Um homem sabia da existência inicial do projeto de tradução das tabuinhas de Harã. Esse homem havia participado das escavações daquele sítio. Tinha interesse em obter a decifração da linguagem utilizada nas tabuinhas. Não buscava o dinheiro do prêmio, uma vez que Laureano havia depositado no banco Português, na agência central de Lisboa, tão logo recebera o prêmio. O ladrão precisava da tradução para que pudesse decifrar as tabuinhas que tinha em seu poder, pois a narração poderia passar a ter grande valor no mercado paralelo de colecionadores. Tiradas essas conclusões com as quais Laureano concordara, restava ao capitão Maurício voltar a Lisboa e conversar com o professor Ramalho para obter a confirmação dos fatos e apresentar a hipótese inicial que havia formulado para o caso.

5.    O encontro com o Professor Ramalho

Quando chegaram a Lisboa, no amanhecer do dia seguinte, exaustos e após tomar um bom café quente, foram diretamente à sede do projeto para conversarem com o professor Ramalho. Explicados os fatos ocorridos na véspera, foi perguntado ao professor a respeito da possibilidade de que alguém possuísse outras tabuinhas além das existentes no cofre do projeto e nos cofres dos pesquisadores. Este, então, confirmou sobre o episódio do furto do mestre Antônio, ocorrido entre Harã e Lisboa e, portanto, sobre seu interesse em conhecer o significado dos sinais impressos nas tabuinhas para que pudesse traduzir as tabuinhas em seu poder e, assim agregar-lhe valor. Perguntou-lhe o capitão Maurício sobre sua descrição física, ao que foi informado que era homem de cerca de 60 anos, cor branca, cerca de um metro e setenta de altura, ao que concluiu que era o próprio mestre Antônio que agredira Laureano quando estavam a caminho de Lisboa.

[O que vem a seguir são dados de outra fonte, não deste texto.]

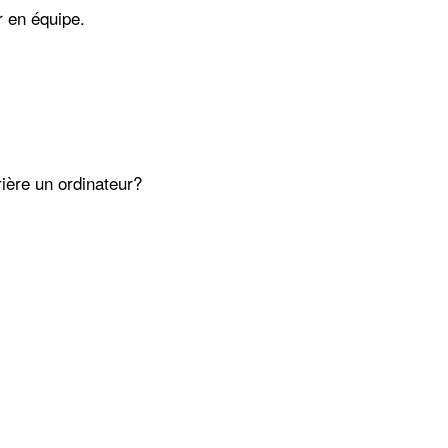
r en équipe.
rière un ordinateur?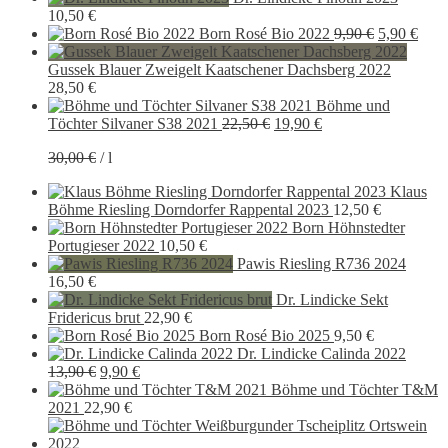
10,50
€
Ursprüngli
Aktu
Born Rosé Bio 2022
9,90
€
5,90
€
Preis
Preis
war:
ist:
Gussek Blauer Zweigelt Kaatschener Dachsberg 2022
9,90 €
5,90
28,50
€
Böhme und
Ursprünglicher
Aktueller
Töchter Silvaner S38 2021
22,50
€
19,90
€
Preis
Preis
30,00
€
/
l
war:
ist:
22,50 €
19,90 €.
Klaus
Böhme Riesling Dorndorfer Rappental 2023
12,50
€
Born Höhnstedter
Portugieser 2022
10,50
€
Pawis Riesling R736 2024
16,50
€
Dr. Lindicke Sekt
Fridericus brut
22,90
€
Born Rosé Bio 2025
9,50
€
Dr. Lindicke Calinda 2022
Ursprünglicher
Aktueller
13,90
€
9,90
€
Preis
Preis
Böhme und Töchter T&M
war:
ist:
2021
22,90
€
13,90 €
9,90 €.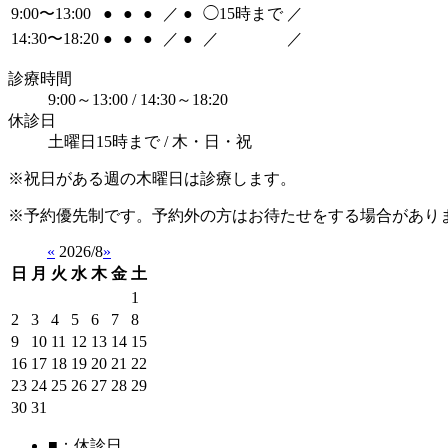
9:00〜13:00
●
●
●
／
●
◯
15時まで
／
14:30〜18:20
●
●
●
／
●
／
／
診療時間
9:00～13:00 / 14:30～18:20
休診日
土曜日15時まで / 木・日・祝
※祝日がある週の木曜日は診療します。
※予約優先制です。予約外の方はお待たせをする場合があり
«
2026/8
»
日
月
火
水
木
金
土
1
2
3
4
5
6
7
8
9
10
11
12
13
14
15
16
17
18
19
20
21
22
23
24
25
26
27
28
29
30
31
■
：休診日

Agora, a pergunta do capitão foi dirigida a Laureano:
– Você conseguiu identificar o autor das tabuinhas? Sim, disse ele. Foi uma pessoa que assinava como Abraão, filho de Terá.
O capitão Maurício pegou imediatamente seu embornal e dele retirou uma Bíblia bastante desgastada pelo tempo e pelo uso, e disse:
– Ei, esses nomes são bíblicos! Eles estão aqui escritos no livro de Gênesis.

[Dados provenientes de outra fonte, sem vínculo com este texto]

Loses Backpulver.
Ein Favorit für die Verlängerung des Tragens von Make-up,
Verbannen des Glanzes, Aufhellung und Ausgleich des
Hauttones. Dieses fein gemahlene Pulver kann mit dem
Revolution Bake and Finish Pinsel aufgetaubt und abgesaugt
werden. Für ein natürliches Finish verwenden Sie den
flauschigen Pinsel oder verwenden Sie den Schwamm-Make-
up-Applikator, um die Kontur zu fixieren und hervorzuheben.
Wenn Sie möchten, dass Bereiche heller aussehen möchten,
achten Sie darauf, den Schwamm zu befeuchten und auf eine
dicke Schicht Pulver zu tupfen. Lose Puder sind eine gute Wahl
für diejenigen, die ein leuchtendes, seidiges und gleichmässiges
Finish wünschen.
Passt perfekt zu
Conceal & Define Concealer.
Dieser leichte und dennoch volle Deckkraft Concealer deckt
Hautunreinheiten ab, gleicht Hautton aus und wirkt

Depois de lerem todas as referências bíblicas relativas a Abraão e seu pai Terá, concluíram que estas tabuinhas tinham importância vital para o esclarecimento muito mais detalhado do período anterior ao dilúvio, de Adão até Noé e do período entre Noé e Abraão, o décimo depois de Noé, e com quem conviveu, pois, segundo o capítulo 9 de Gênesis, Noé morreu aos 350 anos depois do dilúvio, quando Abraão estava com 58 anos, se confirmadas as gerações de Sem, descritas no capítulo 11, versos de 10 a 27 do mesmo livro.

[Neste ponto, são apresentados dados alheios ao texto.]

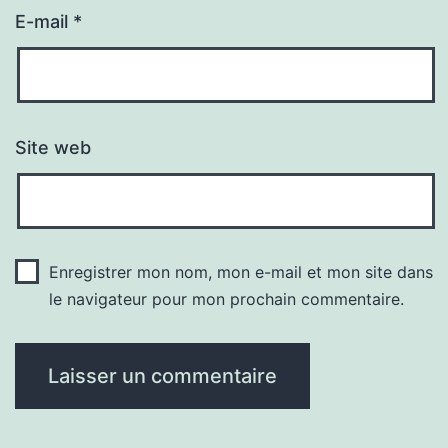
E-mail
*
Site web
Enregistrer mon nom, mon e-mail et mon site dans
le navigateur pour mon prochain commentaire.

Imediatamente o professor Ramalho saiu à procura do ministro Raposo para dar ciência dos acontecimentos e solicitar-lhe que o assunto recebesse a máxima urgência e atenção.
Obtida audiência com o rei consorte D. Pedro III, um apaixonado pelas descobertas do mundo científico, ainda naquele dia, foi expedida ordem de procura, captura, prisão e condução do mestre Antônio ao palácio Real.
Foi feita a descrição do foragido e foi dado como razão para essa captura, “alta traição do estado português”.